Israel’s long war has produced an unexpected wave of innovation, and many of the newest startups are being founded by IDF reservists coming back from the front lines, says Kerem Nevo, vice president of growth at the Israel Innovation Authority.
Nevo said the authority is seeing “a 50% increase in demand and also in quality” in one of its earliest-stage grant programs, the Tnufa (Ideation) Program, which gives around $80,000 to entrepreneurs who “just have an idea.”
Many of those founders spent the last two years in reserve duty, going through real-life challenges and trying to solve them. They are returning home with battle-tested experience and, as Nevo put it, “this idea of how to solve real life problems.”
These companies are not building another app or pure software play.
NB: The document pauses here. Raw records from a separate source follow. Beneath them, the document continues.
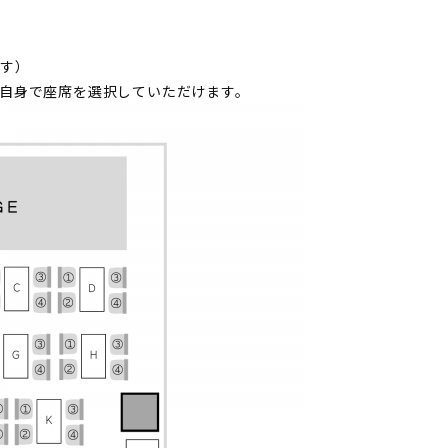
ます）
自身で座席を選択していただけます。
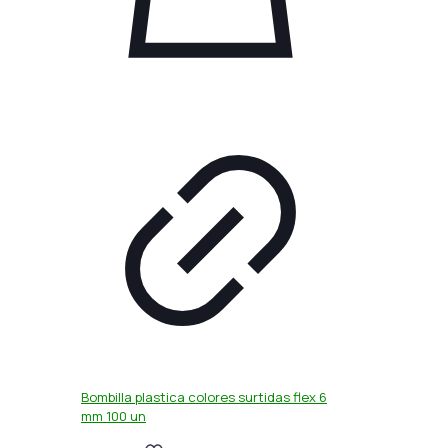
Bombilla plastica colores surtidas flex 6
mm 100 un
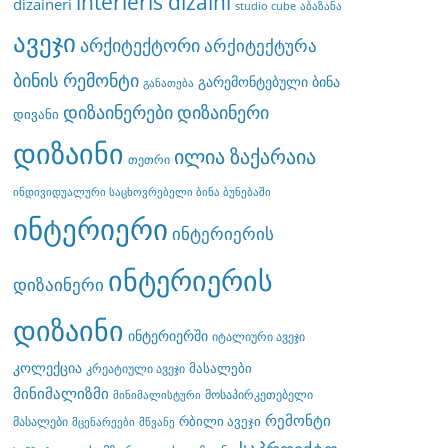
interieris dizaini
dizaineri
studio cube
აბაზანა
ავეჯი
არქიტექტორი
არქიტექტურა
ბინის რემონტი
გარემონტებული ბინა
განათება
დიზაინერები
დიზაინერი
დივანი
დიზაინი
ილია ზაქარაია
თეთრი
ინდივიდუალური საცხოვრებელი ბინა ბუნებაში
ინტერიერი
ინტერიერის
ინტერიერის
დიზაინერი
დიზაინი
ინტერიერში
იტალიური ავეჯი
კოლექცია
მასალები
კრეატიული ავეჯი
მინიმალიზმი
მოსაპირკეთებელი
მინიმალისტური
რემონტი
რბილი ავეჯი
მასალები
მცენარეები
მწვანე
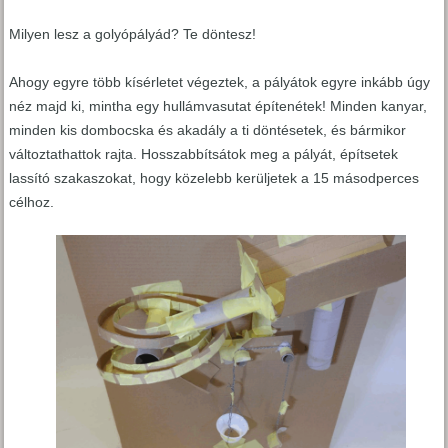
Milyen lesz a golyópályád? Te döntesz!
Ahogy egyre több kísérletet végeztek, a pályátok egyre inkább úgy
néz majd ki, mintha egy hullámvasutat építenétek! Minden kanyar,
minden kis dombocska és akadály a ti döntésetek, és bármikor
változtathattok rajta. Hosszabbítsátok meg a pályát, építsetek
lassító szakaszokat, hogy közelebb kerüljetek a 15 másodperces
célhoz.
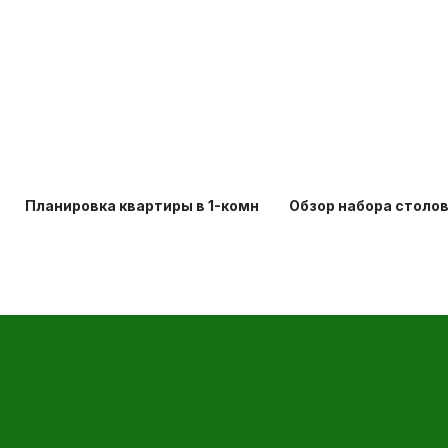
Планировка квартиры в 1-комнатной хрущевке: идеи д
Обзор набора столо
They are part of Israel’s deep tech wave: startups tackling “one of the bigger problems or challenges that human beings are facing” in health, transportation, energy and more. Deep tech ventures, Nevo noted, need more capital and time, because “the technological risk will not go down in the first couple of years.”
Despite war, political turmoil and rising antisemitism, the money is following.
“I think investments in Israel are doing well, very good, more than we have expected,” Nevo said, adding that both funding rounds and M&A activity have risen since 2023. Even excluding the year’s biggest exits, “the first half of 25 is as big as the entire year of 23 was. So that’s pretty amazing.”
For foreign investors, she argued, that combination of proven resilience and attractive valuations makes this a compelling entry point. Companies that survived COVID, the 2021 tech bubble burst and war “were built to last, were built resilient and agile, and were able to go through so much.”
Israel’s technologies have also been proven “in the battlefield” and “in the sky,” particularly in deep tech.
By global standards, Nevo said, Israel is already “the next hub after the US” for deep tech, ahead of Europe, and “super competitive in all the important fields, such as semiconductors, quantum AI and AI applications and medical health.”
Still, she is watching the risk of brain drain closely.
Some Israelis are leaving for quality-of-life or emotional reasons, even as new immigrants arrive. The government’s new tax reform aims to make it “as easy as possible” to come back by offering “positive incentives” and removing “negative incentives.”
Nevo’s resolution for 2026: Keep nurturing the post-reserve deep tech generation, and make sure more of the big, mature companies that grow out of it stay fully Israeli.